**Exercise details**
Your answer should be an exact copy of all the entries, free of pictures.

**Record extracts**
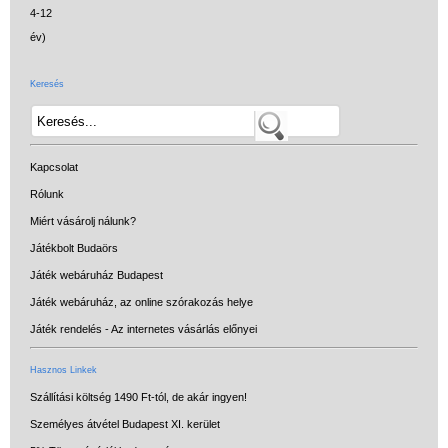
Keresés
Kapcsolat
Rólunk
Miért vásárolj nálunk?
Játékbolt Budaörs
Játék webáruház Budapest
Játék webáruház, az online szórakozás helye
Játék rendelés - Az internetes vásárlás előnyei
Hasznos Linkek
Szállítási költség 1490 Ft-tól, de akár ingyen!
Személyes átvétel Budapest XI. kerület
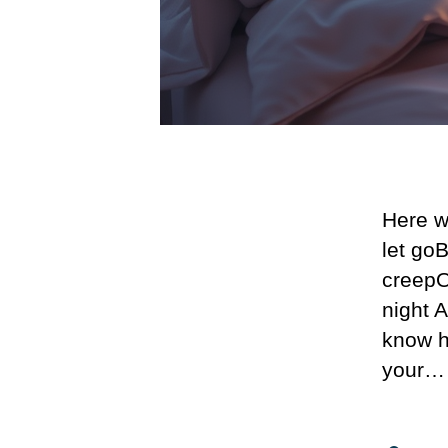
Here w
let go
creepOf
night 
know h
your…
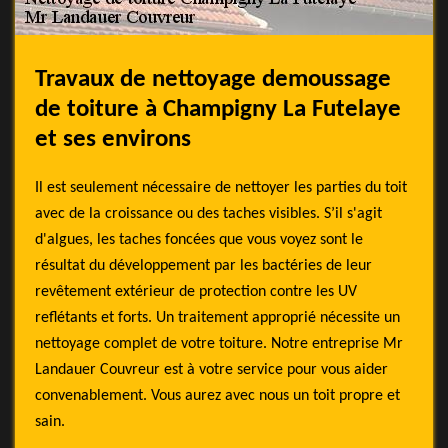
Travaux de nettoyage demoussage
de toiture à Champigny La Futelaye
et ses environs
Il est seulement nécessaire de nettoyer les parties du toit
avec de la croissance ou des taches visibles. S’il s'agit
d'algues, les taches foncées que vous voyez sont le
résultat du développement par les bactéries de leur
revêtement extérieur de protection contre les UV
reflétants et forts. Un traitement approprié nécessite un
nettoyage complet de votre toiture. Notre entreprise Mr
Landauer Couvreur est à votre service pour vous aider
convenablement. Vous aurez avec nous un toit propre et
sain.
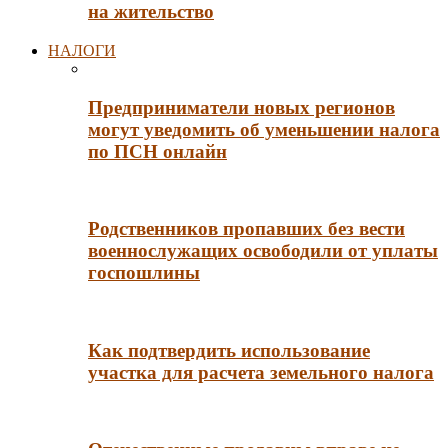
на жительство
НАЛОГИ
Предприниматели новых регионов
могут уведомить об уменьшении налога
по ПСН онлайн
Родственников пропавших без вести
военнослужащих освободили от уплаты
госпошлины
Как подтвердить использование
участка для расчета земельного налога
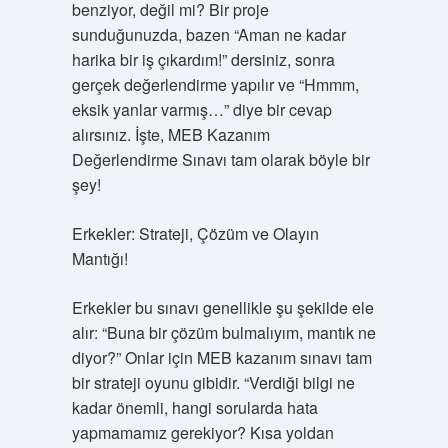
benziyor, değil mi? Bir proje
sunduğunuzda, bazen “Aman ne kadar
harika bir iş çıkardım!” dersiniz, sonra
gerçek değerlendirme yapılır ve “Hmmm,
eksik yanlar varmış…” diye bir cevap
alırsınız. İşte, MEB Kazanım
Değerlendirme Sınavı tam olarak böyle bir
şey!
Erkekler: Strateji, Çözüm ve Olayın
Mantığı!
Erkekler bu sınavı genellikle şu şekilde ele
alır: “Buna bir çözüm bulmalıyım, mantık ne
diyor?” Onlar için MEB kazanım sınavı tam
bir strateji oyunu gibidir. “Verdiği bilgi ne
kadar önemli, hangi sorularda hata
yapmamamız gerekiyor? Kısa yoldan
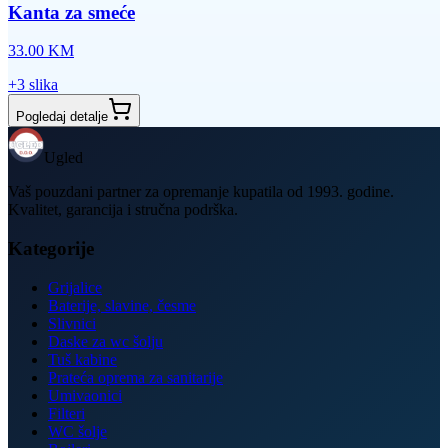
Kanta za smeće
33.00
KM
+
3
slika
Pogledaj detalje
Ugled
Vaš pouzdani partner za opremanje kupatila od 1993. godine.
Kvalitet, garancija i stručna podrška.
Kategorije
Grijalice
Baterije, slavine, česme
Slivnici
Daske za wc šolju
Tuš kabine
Prateća oprema za sanitarije
Umivaonici
Filteri
WC šolje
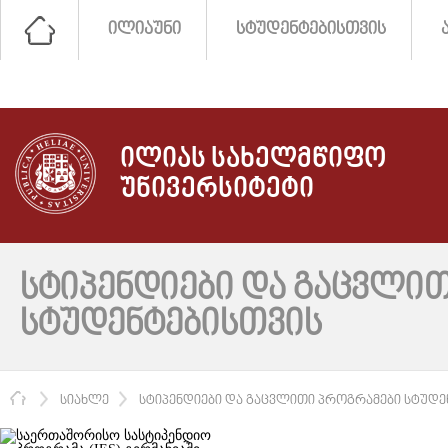
ᲘᲚᲘᲐᲣᲜᲘ
ᲡᲢᲣᲓᲔᲜᲢᲔᲑᲘᲡᲗᲕᲘᲡ
ᲘᲚᲘᲐᲡ ᲡᲐᲮᲔᲚᲛᲬᲘᲤᲝ
ᲣᲜᲘᲕᲔᲠᲡᲘᲢᲔᲢᲘ
ᲡᲢᲘᲞᲔᲜᲓᲘᲔᲑᲘ ᲓᲐ ᲒᲐᲪᲕᲚᲘ
ᲡᲢᲣᲓᲔᲜᲢᲔᲑᲘᲡᲗᲕᲘᲡ
ᲛᲗᲐᲕᲐᲠᲘ
ᲡᲘᲐᲮᲚᲔ
ᲡᲢᲘᲞᲔᲜᲓᲘᲔᲑᲘ ᲓᲐ ᲒᲐᲪᲕᲚᲘᲗᲘ ᲞᲠᲝᲒᲠᲐᲛᲔᲑᲘ ᲡᲢᲣᲓᲔ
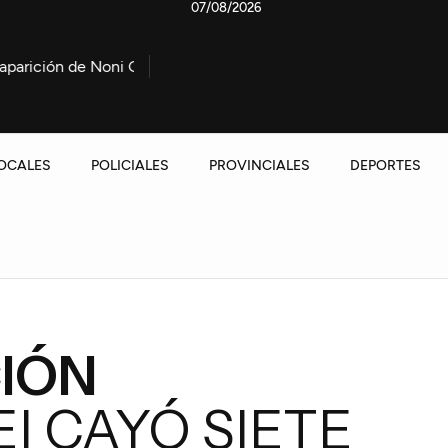
07/08/2026
 Noni González
Marcha contra la Ley de propiedad privad
OCALES
POLICIALES
PROVINCIALES
DEPORTES
CIÓN
I CAYÓ SIETE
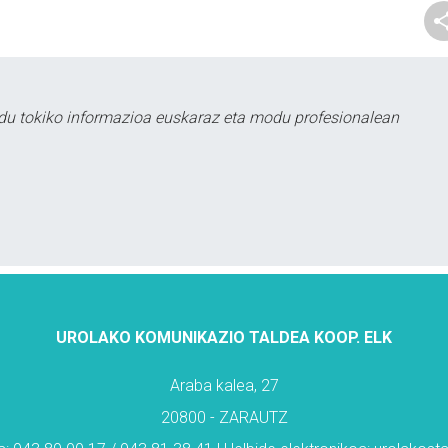
du tokiko informazioa euskaraz eta modu profesionalean
UROLAKO KOMUNIKAZIO TALDEA KOOP. ELK
Araba kalea, 27
20800 - ZARAUTZ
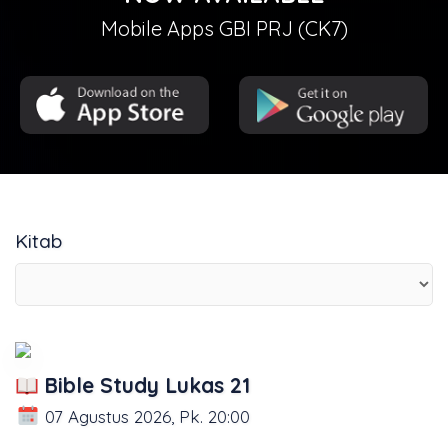
Mobile Apps GBI PRJ (CK7)
Kitab
Bible Study Lukas 21
07 Agustus 2026, Pk. 20:00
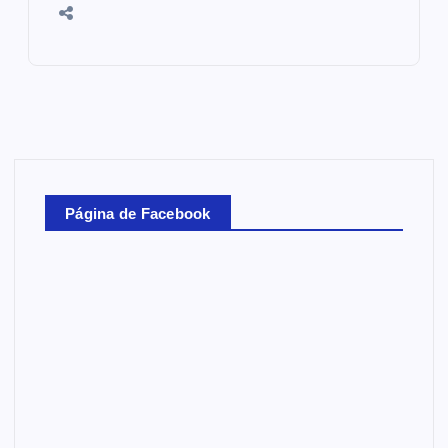
Página de Facebook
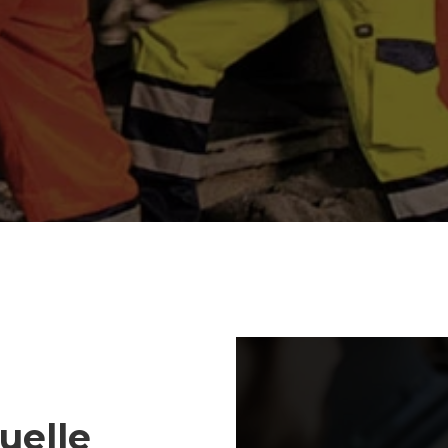
uelle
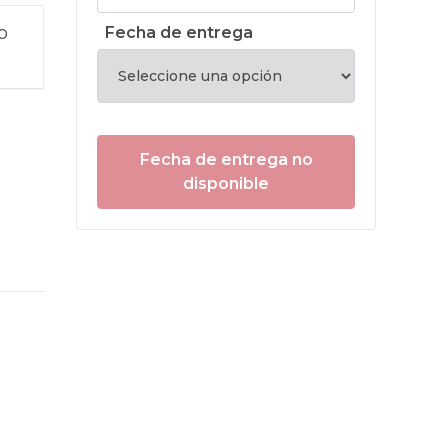
o
Fecha de entrega
Fecha de entrega no
disponible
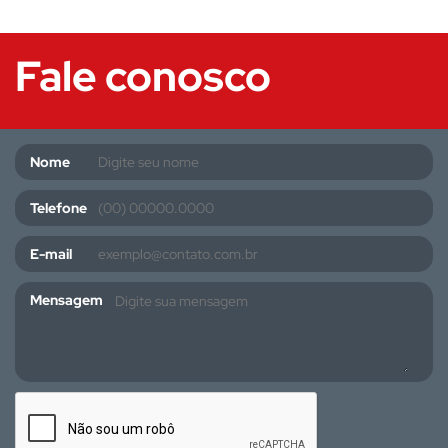
Fale conosco
Nome
Telefone
E-mail
Mensagem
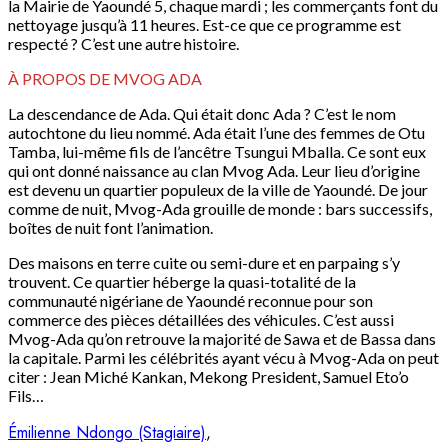
la Mairie de Yaoundé 5, chaque mardi ; les commerçants font du
nettoyage jusqu’à 11 heures. Est-ce que ce programme est
respecté ? C’est une autre histoire.
À PROPOS DE MVOG ADA
La descendance de Ada. Qui était donc Ada ? C’est le nom
autochtone du lieu nommé. Ada était l’une des femmes de Otu
Tamba, lui-même fils de l’ancêtre Tsungui Mballa. Ce sont eux
qui ont donné naissance au clan Mvog Ada. Leur lieu d’origine
est devenu un quartier populeux de la ville de Yaoundé. De jour
comme de nuit, Mvog-Ada grouille de monde : bars successifs,
boîtes de nuit font l’animation.
Des maisons en terre cuite ou semi-dure et en parpaing s’y
trouvent. Ce quartier héberge la quasi-totalité de la
communauté nigériane de Yaoundé reconnue pour son
commerce des pièces détaillées des véhicules. C’est aussi
Mvog-Ada qu’on retrouve la majorité de Sawa et de Bassa dans
la capitale. Parmi les célébrités ayant vécu à Mvog-Ada on peut
citer : Jean Miché Kankan, Mekong President, Samuel Eto’o
Fils…
Émilienne Ndongo (Stagiaire)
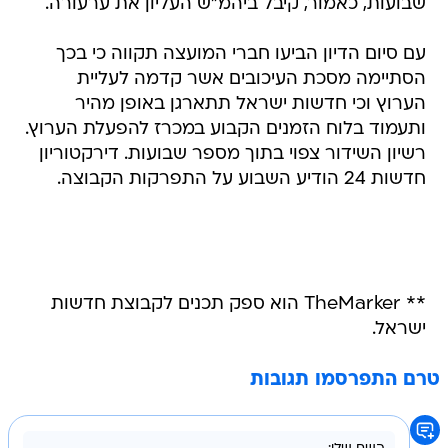
שבועות, כאמור, קיבל ביהמ"ש העליון את ערעורה.
עם סיום הדיון הביעו חברי המועצה תקווה כי בכך
הסתיימה מסכת העיכובים אשר קדמה לעליית
הערוץ וכי חדשות ישראל תתארגן באופן מהיר
ותעמוד בלוח הזמנים הקבוע במכרז להפעלת הערוץ.
רשיון השידור צפוי בתוך מספר שבועות. דירקטוריון
חדשות 24 הודיע השבוע על התפרקות הקבוצה.
** TheMarker הוא ספק תכנים לקבוצת חדשות
ישראל.
טרם התפרסמו תגובות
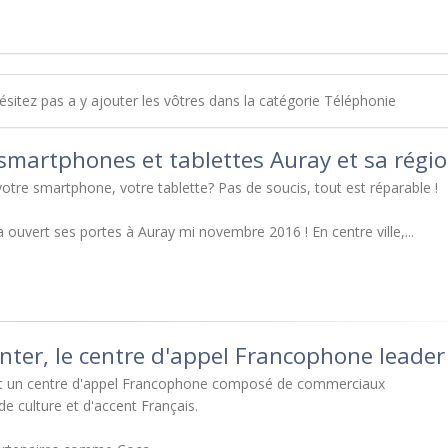
hésitez pas a y ajouter les vôtres dans la catégorie Téléphonie
smartphones et tablettes Auray et sa régi
tre smartphone, votre tablette? Pas de soucis, tout est réparable !
a ouvert ses portes à Auray mi novembre 2016 ! En centre ville,...
enter, le centre d'appel Francophone leader
est un centre d'appel Francophone composé de commerciaux
de culture et d'accent Français.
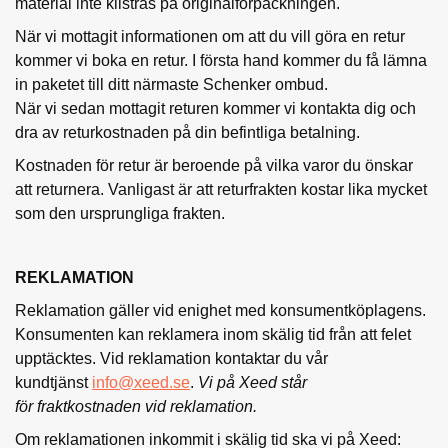
material inte klistras på originalförpackningen.
När vi mottagit informationen om att du vill göra en retur
kommer vi boka en retur. I första hand kommer du få lämna
in paketet till ditt närmaste Schenker ombud.
När vi sedan mottagit returen kommer vi kontakta dig och
dra av returkostnaden på din befintliga betalning.
Kostnaden för retur är beroende på vilka varor du önskar
att returnera. Vanligast är att returfrakten kostar lika mycket
som den ursprungliga frakten.
REKLAMATION
Reklamation gäller vid enighet med konsumentköplagens.
Konsumenten kan reklamera inom skälig tid från att felet
upptäcktes. Vid reklamation kontaktar du vår
kundtjänst
info@xeed.se
.
Vi på Xeed
står
för fraktkostnaden vid reklamation.
Om reklamationen inkommit i skälig tid ska vi på Xeed:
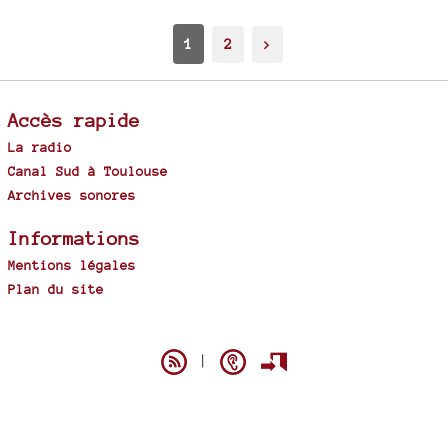
1
2
>
Accès rapide
La radio
Canal Sud à Toulouse
Archives sonores
Informations
Mentions légales
Plan du site
Spip
|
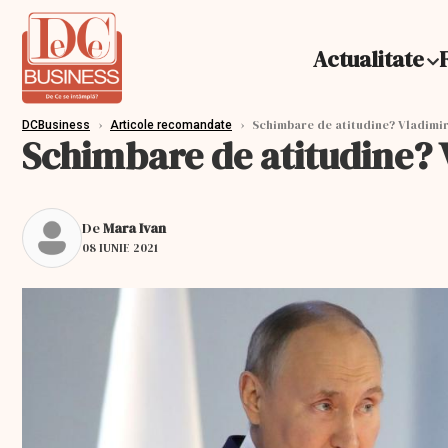
Actualitate
›
›
Schimbare de atitudine? Vladimir
DCBusiness
Articole recomandate
Schimbare de atitudine? 
De
Mara Ivan
08 IUNIE 2021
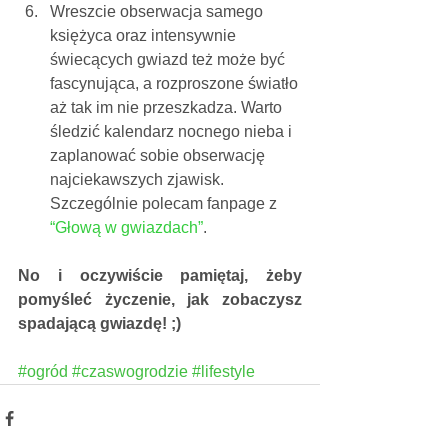
Wreszcie obserwacja samego 
księżyca oraz intensywnie 
świecących gwiazd też może być 
fascynująca, a rozproszone światło 
aż tak im nie przeszkadza. Warto 
śledzić kalendarz nocnego nieba i 
zaplanować sobie obserwację 
najciekawszych zjawisk. 
Szczególnie polecam fanpage z 
“Głową w gwiazdach”
. 
No i oczywiście pamiętaj, żeby 
pomyśleć życzenie, jak zobaczysz 
spadającą gwiazdę! ;)
#ogród
#czaswogrodzie
#lifestyle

**Task result**
Keresés
Kapcsolat
Rólunk
Miért vásárolj nálunk?
Játékbolt Budaörs
Játék webáruház Budapest
Játék webáruház, az online szórakozás helye
Játék rendelés - Az internetes vásárlás előnyei
Hasznos Linkek
Szállítási költség 1490 Ft-tól, de akár ingyen!
Személyes átvétel Budapest XI. kerület
Here w
let go
creepOf
night 
know h
your…
Travaux de nettoyage demoussage
de toiture à Champigny La Futelaye
et ses environs
Il est seulement nécessaire de nettoyer les parties du toit
avec de la croissance ou des taches visibles. S’il s'agit
d'algues, les taches foncées que vous voyez sont le
résultat du développement par les bactéries de leur
revêtement extérieur de protection contre les UV
reflétants et forts. Un traitement approprié nécessite un
nettoyage complet de votre toiture. Notre entreprise Mr
Landauer Couvreur est à votre service pour vous aider
convenablement. Vous aurez avec nous un toit propre et
sain.
на жительство
НАЛОГИ
Предприниматели новых регионов
могут уведомить об уменьшении налога
по ПСН онлайн
Родственников пропавших без вести
военнослужащих освободили от уплаты
госпошлины
Как подтвердить использование
участка для расчета земельного налога
benziyor, değil mi? Bir proje
sunduğunuzda, bazen “Aman ne kadar
harika bir iş çıkardım!” dersiniz, sonra
gerçek değerlendirme yapılır ve “Hmmm,
eksik yanlar varmış…” diye bir cevap
alırsınız. İşte, MEB Kazanım
Değerlendirme Sınavı tam olarak böyle bir
şey!
Erkekler: Strateji, Çözüm ve Olayın
Mantığı!
Erkekler bu sınavı genellikle şu şekilde ele
alır: “Buna bir çözüm bulmalıyım, mantık ne
diyor?” Onlar için MEB kazanım sınavı tam
bir strateji oyunu gibidir. “Verdiği bilgi ne
kadar önemli, hangi sorularda hata
yapmamamız gerekiyor? Kısa yoldan
Kanta za smeće
33.00
KM
+
3
slika
Pogledaj detalje
Ugled
Vaš pouzdani partner za opremanje kupatila od 1993. godine.
Kvalitet, garancija i stručna podrška.
Kategorije
Grijalice
Baterije, slavine, česme
Slivnici
Daske za wc šolju
Tuš kabine
Prateća oprema za sanitarije
Umivaonici
Filteri
WC šolje
ᲘᲚᲘᲐᲣᲜᲘ
ᲡᲢᲣᲓᲔᲜᲢᲔᲑᲘᲡᲗᲕᲘᲡ
ᲘᲚᲘᲐᲡ ᲡᲐᲮᲔᲚᲛᲬᲘᲤᲝ
ᲣᲜᲘᲕᲔᲠᲡᲘᲢᲔᲢᲘ
ᲡᲢᲘᲞᲔᲜᲓᲘᲔᲑᲘ ᲓᲐ ᲒᲐᲪᲕᲚᲘ
ᲡᲢᲣᲓᲔᲜᲢᲔᲑᲘᲡᲗᲕᲘᲡ
ᲛᲗᲐᲕᲐᲠᲘ
ᲡᲘᲐᲮᲚᲔ
ᲡᲢᲘᲞᲔᲜᲓᲘᲔᲑᲘ ᲓᲐ ᲒᲐᲪᲕᲚᲘᲗᲘ ᲞᲠᲝᲒᲠᲐᲛᲔᲑᲘ ᲡᲢᲣᲓᲔ
07/08/2026
 Noni González
Marcha contra la Ley de propiedad privad
OCALES
POLICIALES
PROVINCIALES
DEPORTES
CIÓN
I CAYÓ SIETE
du tokiko informazioa euskaraz eta modu profesionalean
UROLAKO KOMUNIKAZIO TALDEA KOOP. ELK
Araba kalea, 27
20800 - ZARAUTZ
Mobile Apps GBI PRJ (CK7)
Kitab
Bible Study Lukas 21
07 Agustus 2026, Pk. 20:00
Página de Facebook
uelle
o
Fecha de entrega
Fecha de entrega no
disponible
Fale conosco
Nome
Telefone
E-mail
Mensagem
la Mairie de Yaoundé 5, chaque mardi ; les commerçants font du
nettoyage jusqu’à 11 heures. Est-ce que ce programme est
respecté ? C’est une autre histoire.
À PROPOS DE MVOG ADA
La descendance de Ada. Qui était donc Ada ? C’est le nom
autochtone du lieu nommé. Ada était l’une des femmes de Otu
Tamba, lui-même fils de l’ancêtre Tsungui Mballa. Ce sont eux
qui ont donné naissance au clan Mvog Ada. Leur lieu d’origine
est devenu un quartier populeux de la ville de Yaoundé. De jour
comme de nuit, Mvog-Ada grouille de monde : bars successifs,
boîtes de nuit font l’animation.
Des maisons en terre cuite ou semi-dure et en parpaing s’y
trouvent. Ce quartier héberge la quasi-totalité de la
communauté nigériane de Yaoundé reconnue pour son
commerce des pièces détaillées des véhicules. C’est aussi
Mvog-Ada qu’on retrouve la majorité de Sawa et de Bassa dans
la capitale. Parmi les célébrités ayant vécu à Mvog-Ada on peut
citer : Jean Miché Kankan, Mekong President, Samuel Eto’o
Fils…
Émilienne Ndongo (Stagiaire)
שבועות, כאמור, קיבל ביהמ"ש העליון את ערעורה.
עם סיום הדיון הביעו חברי המועצה תקווה כי בכך
הסתיימה מסכת העיכובים אשר קדמה לעליית
הערוץ וכי חדשות ישראל תתארגן באופן מהיר
ותעמוד בלוח הזמנים הקבוע במכרז להפעלת הערוץ.
רשיון השידור צפוי בתוך מספר שבועות. דירקטוריון
חדשות 24 הודיע השבוע על התפרקות הקבוצה.
** TheMarker הוא ספק תכנים לקבוצת חדשות
ישראל.
טרם התפרסמו תגובות
hésitez pas a y ajouter les vôtres dans la catégorie Téléphonie
smartphones et tablettes Auray et sa régi
tre smartphone, votre tablette? Pas de soucis, tout est réparable !
a ouvert ses portes à Auray mi novembre 2016 ! En centre ville,...
enter, le centre d'appel Francophone leader
est un centre d'appel Francophone composé de commerciaux
de culture et d'accent Français.
material inte klistras på originalförpackningen.
När vi mottagit informationen om att du vill göra en retur
kommer vi boka en retur. I första hand kommer du få lämna
in paketet till ditt närmaste Schenker ombud.
När vi sedan mottagit returen kommer vi kontakta dig och
dra av returkostnaden på din befintliga betalning.
Kostnaden för retur är beroende på vilka varor du önskar
att returnera. Vanligast är att returfrakten kostar lika mycket
som den ursprungliga frakten.
REKLAMATION
Reklamation gäller vid enighet med konsumentköplagens.
Konsumenten kan reklamera inom skälig tid från att felet
upptäcktes. Vid reklamation kontaktar du vår
kundtjänst
info@xeed.se
.
Vi på Xeed
står
för fraktkostnaden vid reklamation.
Om reklamationen inkommit i skälig tid ska vi på Xeed:
1
2
>
Accès rapide
La radio
Canal Sud à Toulouse
Archives sonores
Informations
Mentions légales
Plan du site
Spip
|
Actualitate
›
›
Schimbare de atitudine? Vladimir
DCBusiness
Articole recomandate
Schimbare de atitudine? 
De
Mara Ivan
08 IUNIE 2021
Wreszcie obserwacja samego 
księżyca oraz intensywnie 
świecących gwiazd też może być 
fascynująca, a rozproszone światło 
aż tak im nie przeszkadza. Warto 
śledzić kalendarz nocnego nieba i 
zaplanować sobie obserwację 
najciekawszych zjawisk. 
Szczególnie polecam fanpage z 
“Głową w gwiazdach”
. 
No i oczywiście pamiętaj, żeby 
pomyśleć życzenie, jak zobaczysz 
spadającą gwiazdę! ;)
#ogród
#czaswogrodzie
#lifestyle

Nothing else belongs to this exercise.